* Data entries:

╭──

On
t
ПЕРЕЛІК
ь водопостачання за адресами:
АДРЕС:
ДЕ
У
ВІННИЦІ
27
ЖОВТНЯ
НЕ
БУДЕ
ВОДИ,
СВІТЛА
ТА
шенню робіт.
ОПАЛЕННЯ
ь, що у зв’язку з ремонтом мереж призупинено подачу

╰──

Could you reproduce every record exactly as written?

On
t
ПЕРЕЛІК
ь водопостачання за адресами:
АДРЕС:
ДЕ
У
ВІННИЦІ
27
ЖОВТНЯ
НЕ
БУДЕ
ВОДИ,
СВІТЛА
ТА
шенню робіт.
ОПАЛЕННЯ
ь, що у зв’язку з ремонтом мереж призупинено подачу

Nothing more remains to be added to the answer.